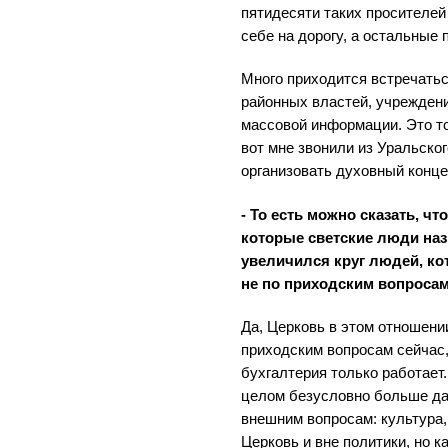
пятидесяти таких просителей 
себе на дорогу, а остальные 
Много приходится встречатьс
районных властей, учреждени
массовой информации. Это то
вот мне звонили из Уральског
организовать духовный конц
- То есть можно сказать, чт
которые светские люди на
увеличился круг людей, к
не по приходским вопроса
Да, Церковь в этом отношени
приходским вопросам сейчас,
бухгалтерия только работает
целом безусловно больше да
внешним вопросам: культура, 
Церковь и вне политики, но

+ + + + +

What the task asks:
Take the data above and set it down exactly, images excluded.

Finished exercise:
пятидесяти таких просителей 
себе на дорогу, а остальные 
Много приходится встречатьс
районных властей, учреждени
массовой информации. Это то
вот мне звонили из Уральског
организовать духовный конц
- То есть можно сказать, чт
которые светские люди на
увеличился круг людей, к
не по приходским вопроса
Да, Церковь в этом отношени
приходским вопросам сейчас,
бухгалтерия только работает
целом безусловно больше да
внешним вопросам: культура, 
Церковь и вне политики, но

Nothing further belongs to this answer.